## What to do
Without the images, output each record below as it stands.

## Excerpted records
* * *
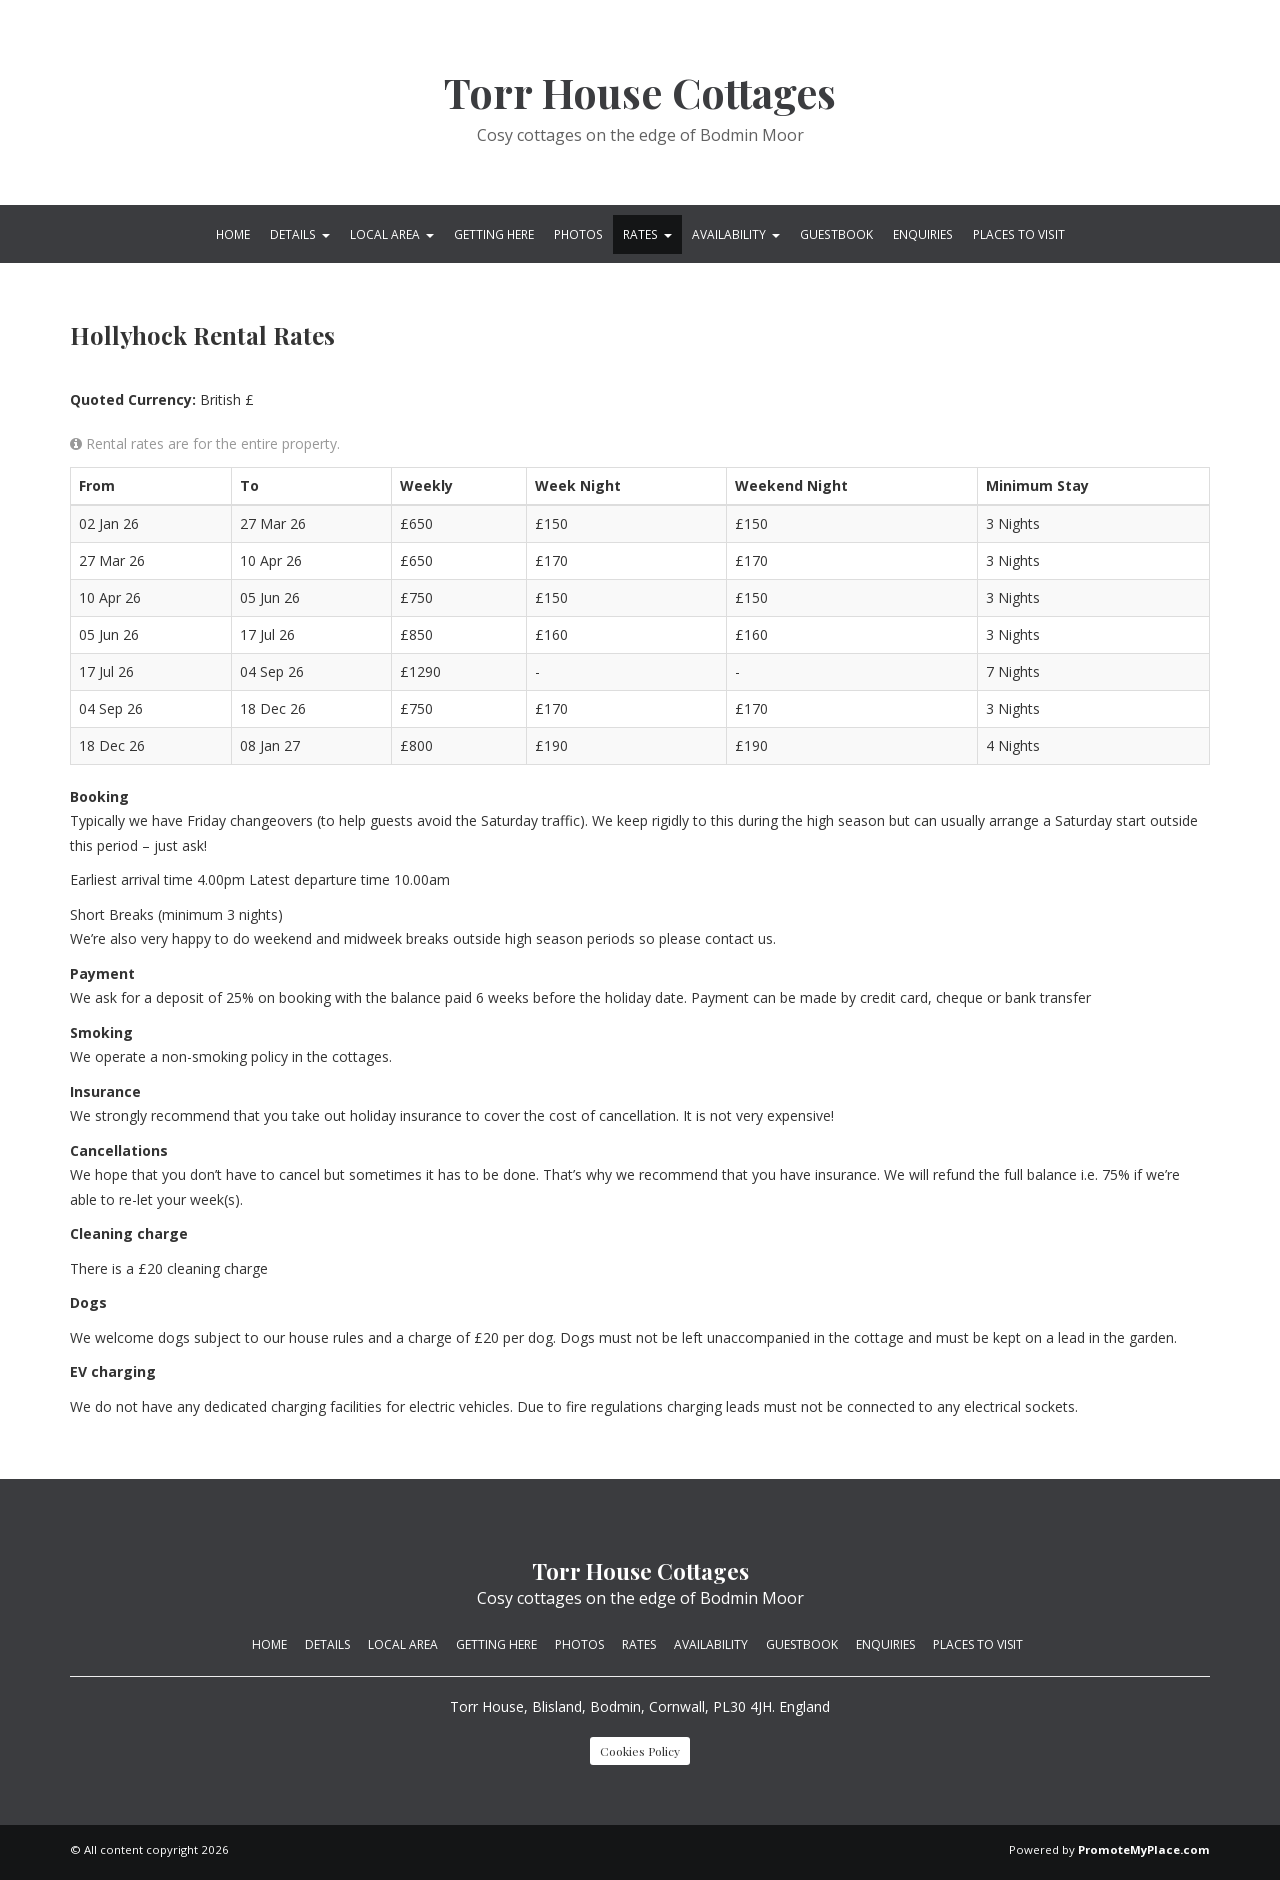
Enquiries (923, 234)
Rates (647, 234)
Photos (578, 234)
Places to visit (1019, 234)
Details (300, 234)
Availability (736, 234)
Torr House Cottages (640, 92)
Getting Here (494, 234)
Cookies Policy (640, 1751)
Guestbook (836, 234)
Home (233, 234)
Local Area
* * *
## Task answer
Enquiries (923, 234)
Rates (647, 234)
Photos (578, 234)
Places to visit (1019, 234)
Details (300, 234)
Availability (736, 234)
Torr House Cottages (640, 92)
Getting Here (494, 234)
Cookies Policy (640, 1751)
Guestbook (836, 234)
Home (233, 234)
Local Area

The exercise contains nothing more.